Muscella A, Vetrugno C, Biagioni F, Calabriso N, Calierno M T, Fornai F, De Pascali S A, Marsigliante S, Fanizzi F P
Laboratory of Cell Pathology, Department of Biological and Environmental Sciences and Technologies (Di.S.Te.B.A.), University of Salento, Lecce, Italy.
Neuropathology Unit, Institute of Experimental Neurology and Division of Neuroscience, IRCCS San Raffaele Scientific Institute, Milan, Italy.
Br J Pharmacol. 2016 Sep;173(17):2633-44. doi: 10.1111/bph.13543. Epub 2016 Jul 22.
It is thought that the mechanism of action of anticancer chemotherapeutic agents is mainly due to a direct inhibition of tumour cell proliferation. In tumour specimens, the endothelial cell proliferation rate increases, suggesting that the therapeutic effects of anticancer agents could also be attributed to inhibition of tumour angiogenesis. Hence, we investigated the potential effects of [Pt(O,O'-acac)(γ-acac)(DMS)] ([Pt(DMS)]), a new platinum drug for non-genomic targets, on human renal carcinoma and compared them with those of the well-established anticancer drug, cisplatin.
Tumour growth, tumour cell proliferation and microvessel density were investigated in a xenograft model of renal cell carcinoma, developed by injecting Caki-1 cells into BALB/c nude mice. The antiangiogenic potential of compounds was also investigated using HUVECs.
Treatment of the Caki-1 cells with cisplatin or [Pt(DMS)] resulted in a dose-dependent inhibition of cell survival, but the cytotoxicity of [Pt(DMS)] was approximately fivefold greater than that of cisplatin. [Pt(DMS)] was much more effective than cisplatin at inhibiting tumour growth, proliferation and angiogenesis in vivo, as well as migration, tube formation and MMP1, MMP2 and MMP9 secretion of endothelial cells in vitro. Whereas, cisplatin exerted a greater cytotoxic effect on HUVECs, but did not affect tube formation or the migration of endothelial cells. In addition, treatment of the xenograft mice with [Pt(DMS)] decreased VEGF, MMP1 and MMP2 expressions in tumours.
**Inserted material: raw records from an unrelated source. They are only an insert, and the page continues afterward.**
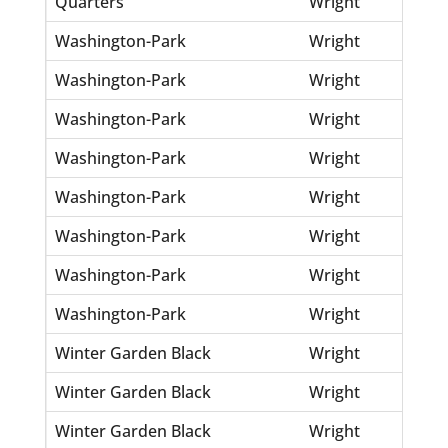
Quarters
Wright
Jer
Washington-Park
Wright
Bev
Washington-Park
Wright
Jes
Washington-Park
Wright
Jos
Washington-Park
Wright
Ral
Washington-Park
Wright
Ro
Washington-Park
Wright
Sal
Washington-Park
Wright
Th
Washington-Park
Wright
Wil
Winter Garden Black
Wright
Ann
Winter Garden Black
Wright
Ed
Winter Garden Black
Wright
Jim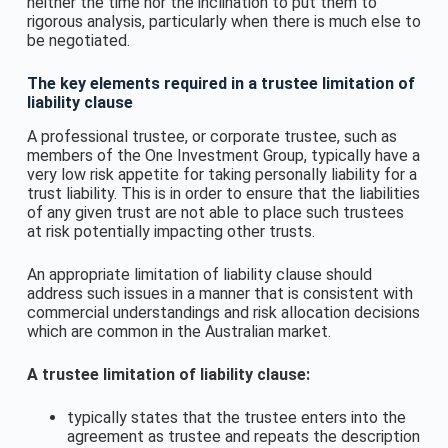
neither the time nor the inclination to put them to
rigorous analysis, particularly when there is much else to
be negotiated.
The key elements required in a trustee limitation of
liability clause
A professional trustee, or corporate trustee, such as
members of the One Investment Group, typically have a
very low risk appetite for taking personally liability for a
trust liability. This is in order to ensure that the liabilities
of any given trust are not able to place such trustees
at risk potentially impacting other trusts.
An appropriate limitation of liability clause should
address such issues in a manner that is consistent with
commercial understandings and risk allocation decisions
which are common in the Australian market.
A trustee limitation of liability clause:
typically states that the trustee enters into the
agreement as trustee and repeats the description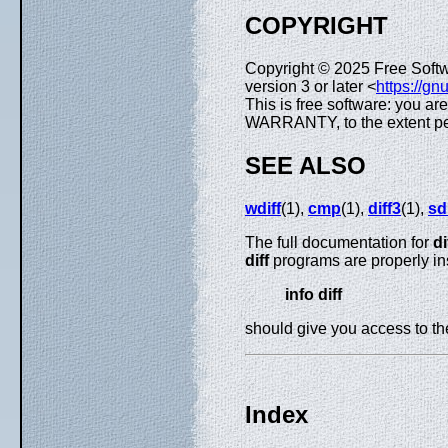
COPYRIGHT
Copyright © 2025 Free Soft
version 3 or later <
https://gn
This is free software: you ar
WARRANTY, to the extent pe
SEE ALSO
wdiff
(1),
cmp
(1),
diff3
(1),
sdi
The full documentation for
di
diff
programs are properly in
info diff
should give you access to t
Index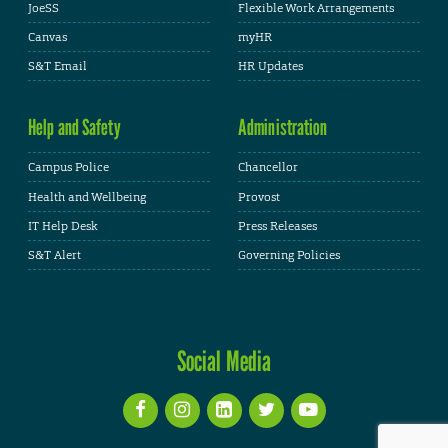
JoeSS
Flexible Work Arrangements
Canvas
myHR
S&T Email
HR Updates
Help and Safety
Administration
Campus Police
Chancellor
Health and Wellbeing
Provost
IT Help Desk
Press Releases
S&T Alert
Governing Policies
Social Media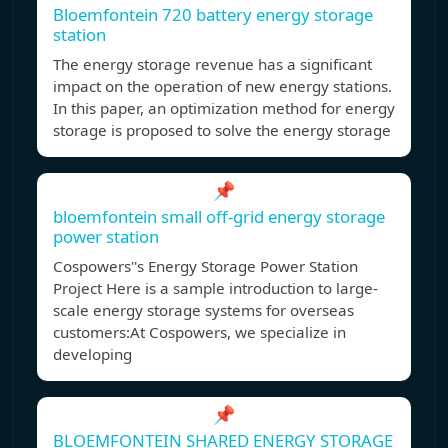
Bloemfontein 720 battery energy storage
station
The energy storage revenue has a significant
impact on the operation of new energy stations.
In this paper, an optimization method for energy
storage is proposed to solve the energy storage
📌
bloemfontein small off-grid energy storage
power station
Cospowers''s Energy Storage Power Station
Project Here is a sample introduction to large-
scale energy storage systems for overseas
customers:At Cospowers, we specialize in
developing
📌
BLOEMFONTEIN SHARED ENERGY STORAGE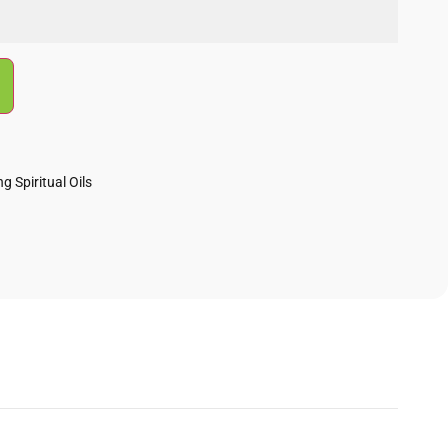
g Spiritual Oils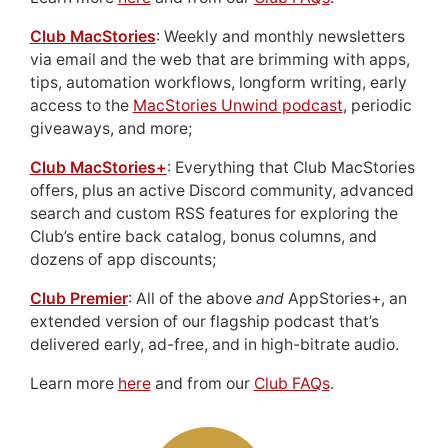
Club MacStories
: Weekly and monthly newsletters
via email and the web that are brimming with apps,
tips, automation workflows, longform writing, early
access to the
MacStories Unwind podcast
, periodic
giveaways, and more;
Club MacStories+
: Everything that Club MacStories
offers, plus an active Discord community, advanced
search and custom RSS features for exploring the
Club’s entire back catalog, bonus columns, and
dozens of app discounts;
Club Premier
: All of the above
and
AppStories+, an
extended version of our flagship podcast that’s
delivered early, ad-free, and in high-bitrate audio.
Learn more
here
and from our
Club FAQs
.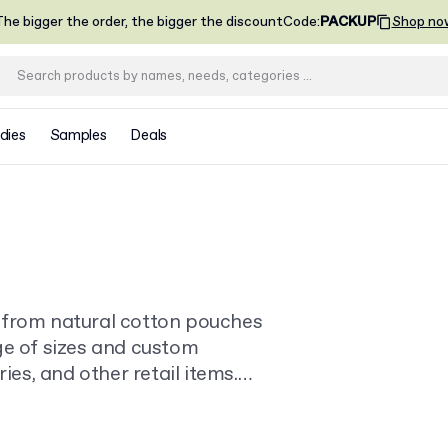
he bigger the order, the bigger the discount
Code
:
PACKUP
Shop no
dies
Samples
Deals
 from natural cotton pouches
ge of sizes and custom
ies, and other retail items.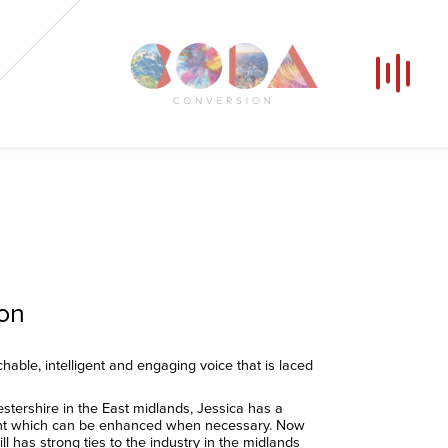
Our Voices
News
Contact
Coda Post Production
Coda Conversion
ion
able, intelligent and engaging voice that is laced
stershire in the East midlands, Jessica has a
nt which can be enhanced when necessary. Now
l has strong ties to the industry in the midlands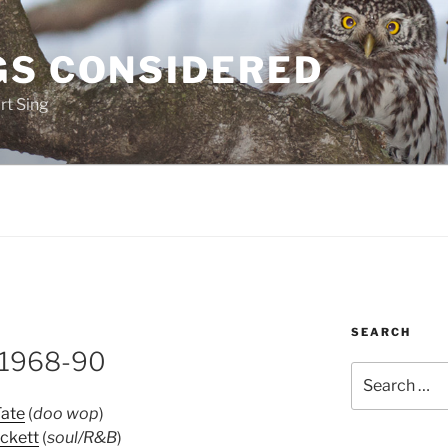
GS CONSIDERED
rt Sing
SEARCH
 1968-90
Search
for:
Tate
(
doo wop
)
ickett
(
soul/R&B
)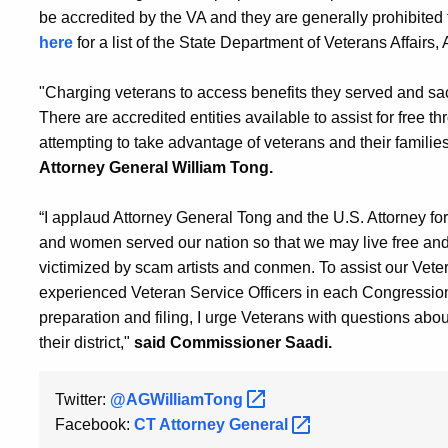
be accredited by the VA and they are generally prohibited 
here
for a list of the State Department of Veterans Affairs
"Charging veterans to access benefits they served and sacrif
There are accredited entities available to assist for free 
attempting to take advantage of veterans and their familie
Attorney General William Tong.
“I applaud Attorney General Tong and the U.S. Attorney for
and women served our nation so that we may live free and 
victimized by scam artists and conmen. To assist our Vete
experienced Veteran Service Officers in each Congressional
preparation and filing, I urge Veterans with questions about
their district,"
said Commissioner Saadi.
Twitter:
@AGWilliamTong
Facebook:
CT Attorney
General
The antiangiogenic and antitumour activities of [Pt(DMS)] provide a solid starting point for its validation as a suitable candidate for further pharmacological testing.
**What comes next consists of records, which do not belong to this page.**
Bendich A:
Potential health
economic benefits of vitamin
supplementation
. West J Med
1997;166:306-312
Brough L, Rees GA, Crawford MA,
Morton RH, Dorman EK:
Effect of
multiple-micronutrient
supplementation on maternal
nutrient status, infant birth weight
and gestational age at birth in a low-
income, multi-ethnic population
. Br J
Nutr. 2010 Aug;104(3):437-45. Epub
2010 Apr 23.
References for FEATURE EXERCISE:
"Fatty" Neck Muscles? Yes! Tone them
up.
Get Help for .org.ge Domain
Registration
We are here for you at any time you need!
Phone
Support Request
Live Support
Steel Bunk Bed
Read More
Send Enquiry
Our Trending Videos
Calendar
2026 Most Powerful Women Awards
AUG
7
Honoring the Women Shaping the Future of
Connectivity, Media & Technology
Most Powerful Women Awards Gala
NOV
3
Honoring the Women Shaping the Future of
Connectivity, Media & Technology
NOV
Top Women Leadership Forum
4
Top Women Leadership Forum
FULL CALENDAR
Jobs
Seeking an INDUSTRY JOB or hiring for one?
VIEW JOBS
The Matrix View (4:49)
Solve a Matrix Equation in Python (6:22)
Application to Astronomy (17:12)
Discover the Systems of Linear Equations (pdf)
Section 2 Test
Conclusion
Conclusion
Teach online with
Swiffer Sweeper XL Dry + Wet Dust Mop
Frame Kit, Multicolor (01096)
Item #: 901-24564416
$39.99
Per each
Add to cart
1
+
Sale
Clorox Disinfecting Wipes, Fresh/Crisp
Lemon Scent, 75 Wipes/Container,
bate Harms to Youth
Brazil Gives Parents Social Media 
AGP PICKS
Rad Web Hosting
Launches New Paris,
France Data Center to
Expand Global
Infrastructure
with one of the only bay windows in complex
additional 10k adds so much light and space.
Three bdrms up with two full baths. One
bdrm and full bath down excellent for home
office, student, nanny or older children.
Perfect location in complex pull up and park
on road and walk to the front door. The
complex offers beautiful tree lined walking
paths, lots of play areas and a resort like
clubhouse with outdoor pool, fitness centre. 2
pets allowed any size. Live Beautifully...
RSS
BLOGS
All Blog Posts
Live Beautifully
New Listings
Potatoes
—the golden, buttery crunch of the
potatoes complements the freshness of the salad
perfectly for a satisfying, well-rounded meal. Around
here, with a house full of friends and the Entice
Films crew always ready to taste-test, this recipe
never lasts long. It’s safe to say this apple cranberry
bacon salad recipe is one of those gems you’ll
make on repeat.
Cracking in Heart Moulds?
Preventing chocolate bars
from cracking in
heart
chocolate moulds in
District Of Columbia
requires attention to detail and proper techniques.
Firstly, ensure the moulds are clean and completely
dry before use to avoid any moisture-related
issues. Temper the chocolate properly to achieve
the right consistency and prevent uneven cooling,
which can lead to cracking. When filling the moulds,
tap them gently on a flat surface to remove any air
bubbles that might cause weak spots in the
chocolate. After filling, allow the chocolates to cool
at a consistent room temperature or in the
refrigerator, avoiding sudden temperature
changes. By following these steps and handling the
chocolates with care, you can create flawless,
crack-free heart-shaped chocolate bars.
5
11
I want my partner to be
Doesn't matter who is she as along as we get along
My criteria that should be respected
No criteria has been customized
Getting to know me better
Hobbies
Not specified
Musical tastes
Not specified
人们认为抗癌化疗药物的作用机制主要是直接抑制肿瘤细胞增殖。在肿瘤标本中,内皮细胞增殖率增加,这表明抗癌药物的治疗效果也可能归因于对肿瘤血管生成的抑制。因此,我们研究了一种针对非基因组靶点的新型铂类药物[Pt(O,O'-acac)(γ-acac)(DMS)]([Pt(DMS)])对人肾癌的潜在作用,并将其与成熟的抗癌药物顺铂进行比较。
通过将Caki-1细胞注射到BALB/c裸鼠体内建立肾细胞癌异种移植模型,研究肿瘤生长、肿瘤细胞增殖和微血管密度。还使用人脐静脉内皮细胞(HUVECs)研究了化合物的抗血管生成潜力。
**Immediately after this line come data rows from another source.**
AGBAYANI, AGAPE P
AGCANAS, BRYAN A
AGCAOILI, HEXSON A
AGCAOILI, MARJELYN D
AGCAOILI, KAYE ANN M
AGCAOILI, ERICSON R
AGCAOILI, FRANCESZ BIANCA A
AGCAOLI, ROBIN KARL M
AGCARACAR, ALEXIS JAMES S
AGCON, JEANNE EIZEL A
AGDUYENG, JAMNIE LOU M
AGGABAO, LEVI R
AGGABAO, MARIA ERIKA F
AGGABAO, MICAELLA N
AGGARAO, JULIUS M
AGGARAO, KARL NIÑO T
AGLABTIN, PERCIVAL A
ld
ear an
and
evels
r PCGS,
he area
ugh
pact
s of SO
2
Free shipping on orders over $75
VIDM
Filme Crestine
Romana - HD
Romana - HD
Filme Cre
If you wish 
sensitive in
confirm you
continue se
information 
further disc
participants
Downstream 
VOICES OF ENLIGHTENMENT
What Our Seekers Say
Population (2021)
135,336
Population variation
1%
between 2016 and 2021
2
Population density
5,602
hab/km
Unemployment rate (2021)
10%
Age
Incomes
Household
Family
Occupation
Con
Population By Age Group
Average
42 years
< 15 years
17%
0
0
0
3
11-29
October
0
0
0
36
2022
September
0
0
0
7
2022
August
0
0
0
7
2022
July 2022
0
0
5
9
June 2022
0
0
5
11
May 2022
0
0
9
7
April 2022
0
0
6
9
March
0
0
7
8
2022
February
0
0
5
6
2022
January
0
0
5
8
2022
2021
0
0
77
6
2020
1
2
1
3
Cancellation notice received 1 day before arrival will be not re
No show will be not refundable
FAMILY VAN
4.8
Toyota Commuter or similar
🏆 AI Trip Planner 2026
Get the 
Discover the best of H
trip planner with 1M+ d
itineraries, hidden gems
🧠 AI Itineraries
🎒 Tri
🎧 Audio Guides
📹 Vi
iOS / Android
用顺铂或[Pt(DMS)]处理Caki-1细胞导致细胞存活呈剂量依赖性抑制,但[Pt(DMS)]的细胞毒性比顺铂大大约五倍。在体内抑制肿瘤生长、增殖和血管生成以及体外抑制内皮细胞迁移、管腔形成和MMP1、MMP2及MMP9分泌方面,[Pt(DMS)]比顺铂有效得多。然而,顺铂对HUVECs具有更大的细胞毒性,但不影响内皮细胞的管腔形成或迁移。此外,用[Pt(DMS)]处理异种移植小鼠可降低肿瘤中VEGF、MMP1和MMP2表达。
[Pt(DMS)]的抗血管生成和抗肿瘤活性为其作为进一步药理测试的合适候选药物的验证提供了坚实的起点。